The same situation applies to a criticism of Lombardi et al that came from voices such as the UK psychiatrists: they said (paraphrasing): "one problem with this paper is it uses a definition of the disease, a set of selection criteria, which are very strange, and not clear, and not internationally recognised". What anybody who knows anything about ME understands full well when they say this is: They are criticising them for studying the actual disease! Using the best and most appropriate criteria possible! Lombardi et al selected people with profound disability, who fulfil the strictest consensus definition available - the Canadian Consensus Criteria -
and who fulfil the Fukuda Criteria -
and who present with profound disability....and Wessely, White and crew
criticised them for not using their own made-up Oxford Criteria which requires only prolonged unexplained fatigue! If you want to talk about "dubious practices" for not mentioning in this paper that the cohort came from Lake Tahoe, then come on: "dubious practices" is not going anywhere near far enough to describe the arguments and research practices of those who use the Oxford Criteria to study "CFS/ME". I'm not going to mince words on this: arguments like their questioning of the Lombardi et al cohort selection criteria are the arguments of scoundrels.

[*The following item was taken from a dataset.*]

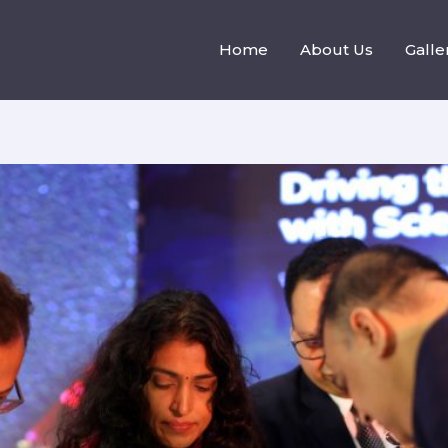
Home
About Us
Galle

(and, on a side note, it lends credibility to some of the earlier criticism of the Science paper by the Dutch group, who said that Mikovits had stated in an earlier presentation that the XMRV findings were also from the single, Lake Tahoe cohort).
What?! How? The Science paper said the samples it used were collected from about 10 (?) clinics across the US in areas where outbreaks had occurred. The cytokine study was, apparently (based only on slide 3 of the presentation), a study of samples from Lake Tahoe only, and apparently those were also tested for XMRV. Mikovits (is said to have) presented, in an earlier presentation, on the XMRV findings from the Lake Tahoe cohort. The Science paper described a different cohort. Clearly these were different cohorts.
Clearly there's no inconsistency in testing two sets of samples, giving a presentation on one and publishing a paper about another. Unless you have any further evidence you're not revealing, the argument you've presented just suggests that the Dutch group are in the habit of adding two and two to make five. They seem to have leapt to the incorrect conclusion that these two separate cohorts
must both relate to the same single study, an assumption which makes a nonsense of the stated facts, and therefore they conclude that the WPI had described their work inaccurately. Since they seem to have repeated the far too familiar pattern of making a series of unjustified and incorrect assumptions about the presented evidence, highlighting inconsistencies between their own incorrect assumptions, and then concluding that the people who presented the evidence
must be in error, perhaps
they are the ones with the confirmation bias?